As a young father helping out his daughter’s elementary school, Michael Bollinger made the comment without even thinking after he watched a 5-year-old boy wearing a skimpy T-shirt get off a school bus on a chilly fall day.
“What kind of parents let their young’un go to school with no coat?” Bollinger asked the adults around him.
“Shhh Michael. They’re doing their best.” Whispered the empathetic principal, who was standing right beside Bollinger.
That was 28 years ago, but that day has always haunted Bollinger. It was an off-hand remark he knew he never should have made. But instead of dwelling on it, he used his experience to start a coat drive at McGuire Nuclear Station in Huntersville, N.C., collecting 4,355 total coats for charity over the years.
“We don’t think sometimes when we say things” said Bollinger, a security officer at McGuire. “The little boy never heard my comment, but still, I heard it. It was time to make it right.”
He started with the little boy.
After talking more with the principal and hearing about the plight of some parents, Bollinger brought the child a coat. The boy never knew where it came from and Bollinger mentioned it to no one. But Bollinger knew it was just the beginning of something. He decided he wanted to make an even bigger impact.
“You could see your breath – it was that cold.” Bollinger said “We were all standing out there with coats on and he didn’t have one.”
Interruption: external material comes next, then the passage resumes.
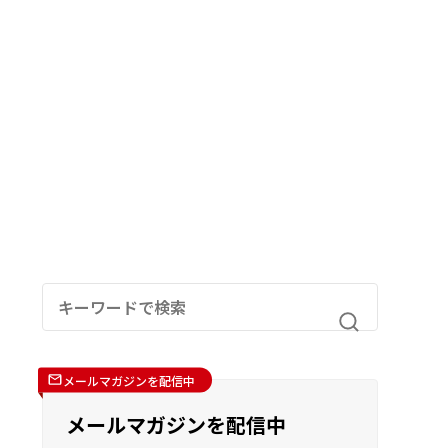
メールマガジンを配信中
メールマガジンを配信中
After some research and legwork, Bollinger began donating coats to his daughter’s school. Later, he set up a coat drive in his church. When he tried to set one up at McGuire, he ran into some roadblocks that were eventually removed by an unlikely champion for the cause, the late Bill Lee, Duke Power CEO at the time. A chance meeting during a plant visit gave Bollinger the opportunity to tell Lee his story and petition for a coat drive.
“He said ‘Sounds good to me. Make it happen,’” Bollinger recalls.
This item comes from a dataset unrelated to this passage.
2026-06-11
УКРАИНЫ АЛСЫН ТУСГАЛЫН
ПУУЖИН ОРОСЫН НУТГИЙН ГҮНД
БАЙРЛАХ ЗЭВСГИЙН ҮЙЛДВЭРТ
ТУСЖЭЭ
Bollinger and the donors have made it happen in a big way ever since. Every October, the staff at the EnergyExplorium, McGuire’s education center, sets out boxes to collect the donations of gently worn coats that employees – and even strangers give. They collect suede, leather and down-filled items – all kinds of outerwear. For a few years, Bollinger and his family paid to have the dry-clean-only coats professionally cleaned. Now, cleaners often provide the service for free.
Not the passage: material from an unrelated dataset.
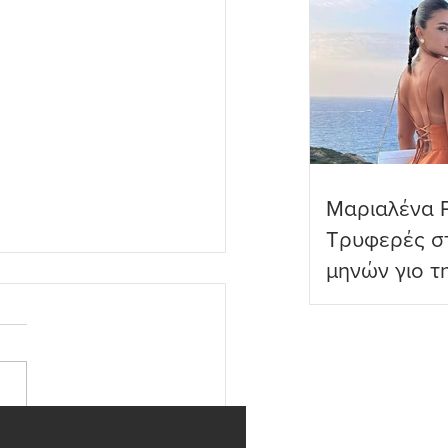
Μαριαλένα 
Τρυφερές στ
μηνών γιο τ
“Mike and the coat drive he started have provided warmth for thousands of local families.” Said Christine Pulley, senior communications consultant at the EnergyExplorium. “We do many drives throughout the year, but the coat drive is one of the most popular we host on site.”
The EnergyExplorium staff helps Bollinger sort, organize and choose recipients of the coats. Over the years, the donations have gone to various organizations and agencies in Mecklenburg County and the surrounding counties of Lincoln, Catawba, Iredell and Gaston. Bollinger shuns the attention for his efforts, redirecting the focus to his colleagues instead.
“Don’t praise me,” he said. “If it weren’t for the people giving the coats, we wouldn’t have a program.”